When she was a teenager, her mathematician father brought home a Rubik's Cube from a convention. He assured her that once he figured it out, he would show her, she says.

"Well, to a 16-year-old girl, that was a challenge," says Mrs. Looney, a math whiz. "I was determined to figure it out myself. I spent a lot of time messing around with it. Finally, I figured out the solution. I solved it on my own without any books-which is a big deal."

Several months later, the Rubik's Cube became a phenomenon. Contests were held to find out who could solve it in record time. Mrs. Looney persuaded her parents to drive to Chicago, where a contest was scheduled.

"I solved it in 37.72 seconds. They gave me $500 and a trip to [the now-defunct TV show] 'That's Incredible' in Hollywood, where I placed fifth in the nation," Mrs. Looney says, adding that she was the only girl in the contest.

The Looneys host weekly game nights for friends at Wunderland a three-story Victorian house designed to delight the child in us all. With its nine arcade machines, the home looks like a franchise of the national Dave & Buster's arcade palaces.

There's no need to bring money: All the games are free at Wunderland.

The fun starts at 8 p.m. and runs until midnight. Usually 10 to 20 friends-some of whom are game designers themselves-come over for game playing and testing. It's a tradition they started eight years ago, Mrs. Looney says.

"We hang out and socialize with friends play games, test games and really just enjoy one another's company," she says with a smile.

Inside Wunderland, neon signs illuminate the Game Room on the first floor. Shelves are stacked high with board games ranging from the Game of Life to Ker Plunk!

"The pinball machine is probably the most popular, along with Pac Man," Mr. Looney notes, adding that Scrabble and Boggle are popular board games.

There's even a game underfoot: A colorful hopscotch rug with various game patterns runs the length of the floor in the Game Room.

A Lionel train runs along a track between the kitchen and the living room. Everything in the home is fun because the Looneys spent nine years designing it that way.

The weekly game nights provide the Looneys and their friends the opportunity to garner invaluable advice from those who do not play games as much as they do, Mr. Looney says.

"It's common for me or others to do play-testing at the house. From a [research and development] standpoint, it's like our testing ground. We have a solid group of testers," he says.

Gina Mai Denn is a game tester. Ms. Denn met the Looneys six years ago and attends game nights regularly. Initially,-she went to socialize, she says.

"I'm not really a gamer.... Occasionally, I'd play Calico or some simple card games that a lot of people play that are more fun," Ms. Denn says.

"I'm not really interested in playing games that are too complicated or require a lot of thought."

Lately, Ms. Denn has been playing more. Video games have piqued her interest, she says.

"I especially like Pac Man and Trip'D - a [Nintendo-type game] that didn't catch on. And I've become better at playing Pac Man -I now have the second highest score at the house," the Greenbelt resident says.
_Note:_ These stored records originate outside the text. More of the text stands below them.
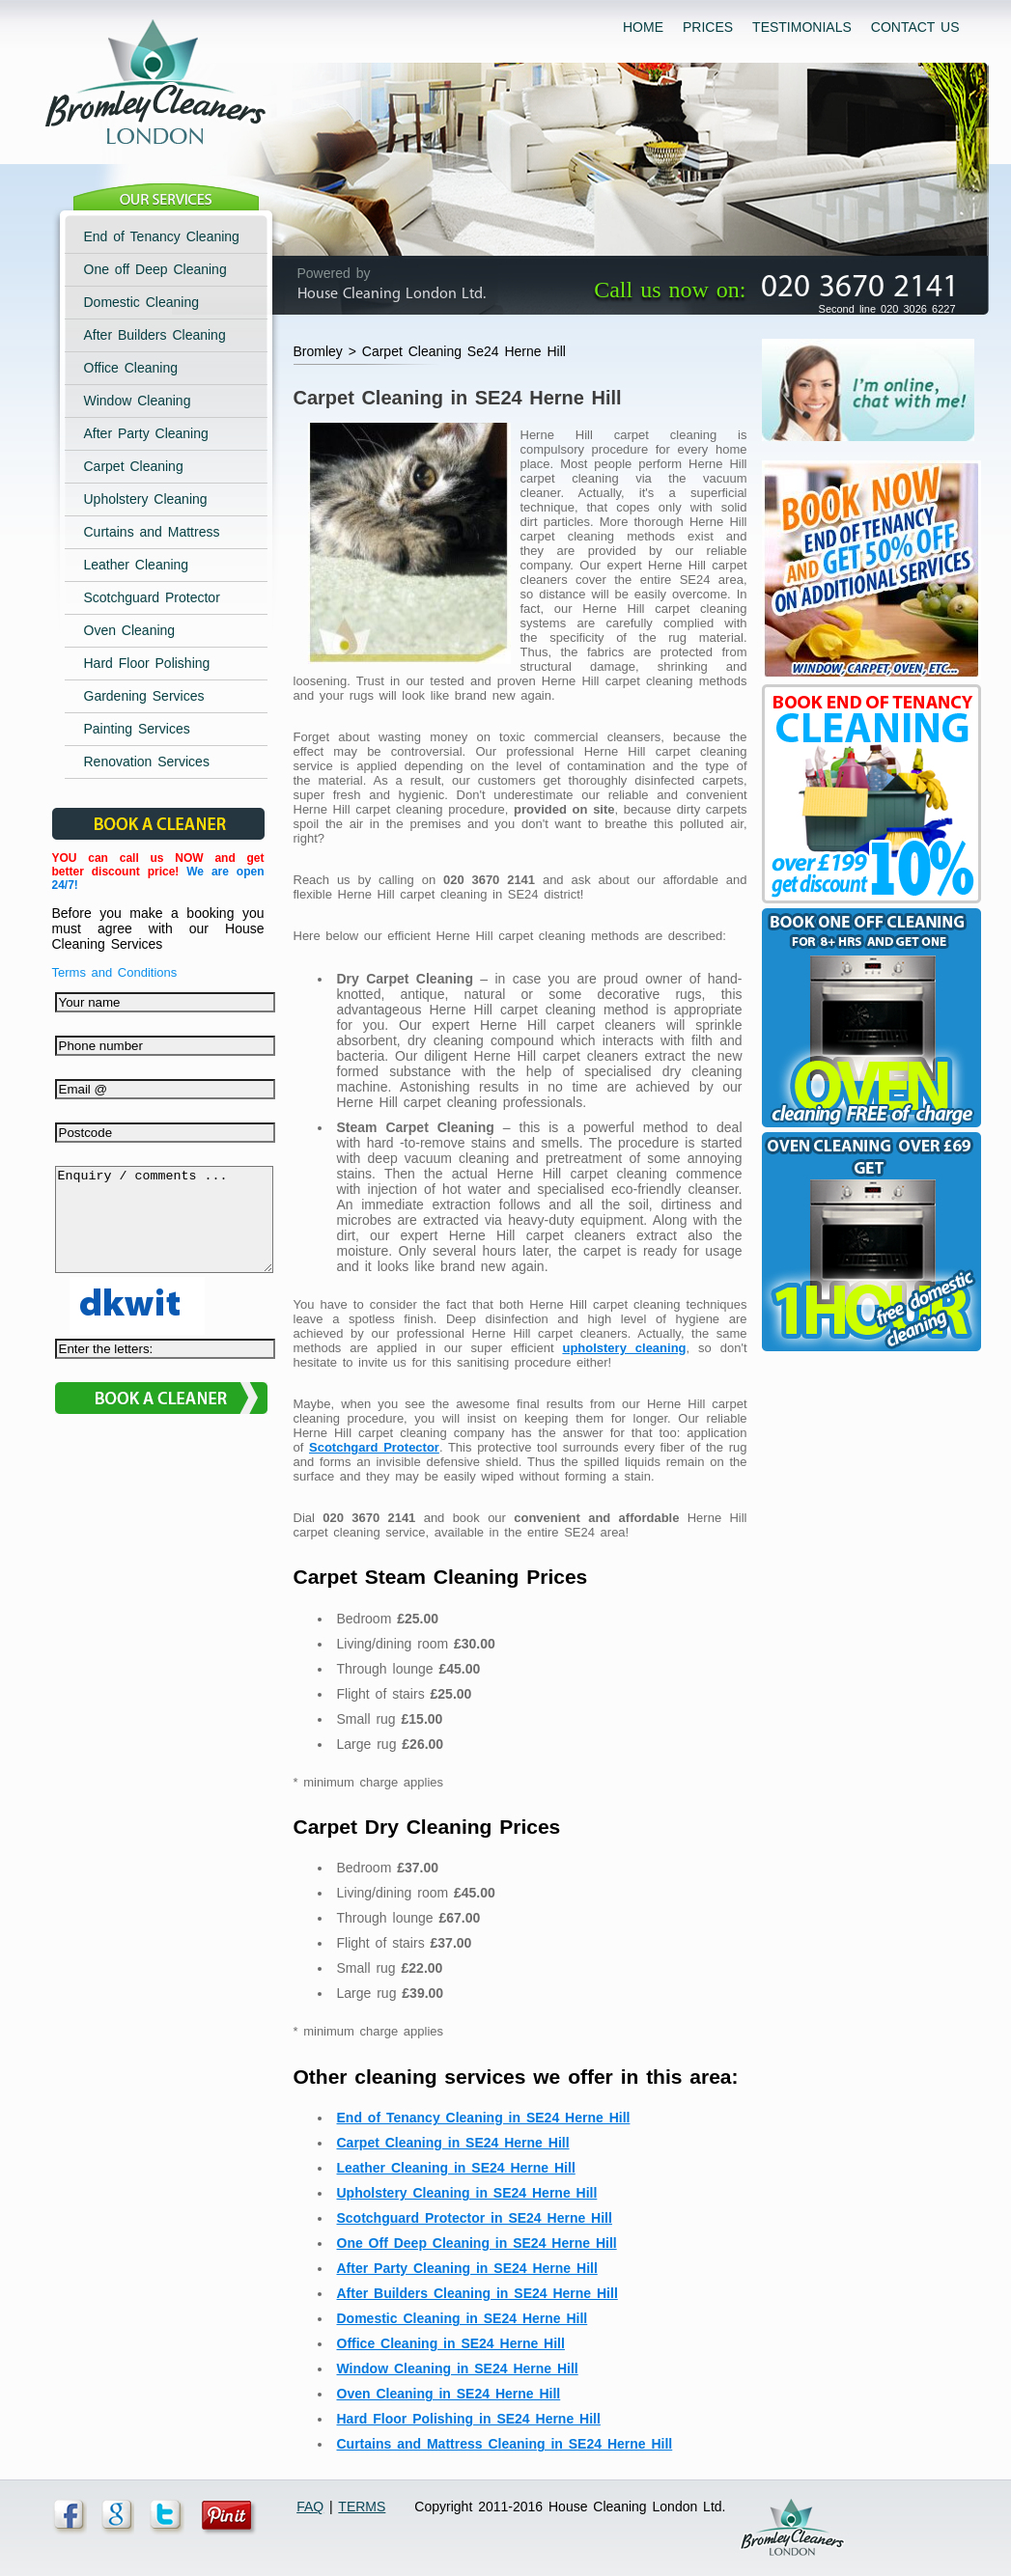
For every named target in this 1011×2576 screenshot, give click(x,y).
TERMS (361, 2506)
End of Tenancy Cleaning (161, 236)
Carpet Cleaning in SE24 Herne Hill (453, 2142)
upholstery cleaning (624, 1348)
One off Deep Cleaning (155, 269)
The Looneys' goal is to create a product design studio, something that would allow them to present games to the industry for development and marketing, Mr. Looney says.

"That way, we don't have to build the infrastructure of a company that does the manufacturing, marketing and distribution," he says.

"Right now, we're concentrating on Aquarius. Next year, somebody else will be doing it. And we'll be working on our next product. So we're always doing something new," Mr. Looney says.

Aquarius and Fluxx are the couple's main focus, but their company sells other products through their Web site (www.wunderland.com), Mrs. Looney says.

"Our Web site is very unusual and very, very cool," Mr. Looney says. "It's sort of a cyberextension of Wunderland. We've been building the house for nine years. We've only been working on the Web site for two, but it's got a lot of the same feel. "A lot of the same people who hang out here with us also hang out at the Web site., he says.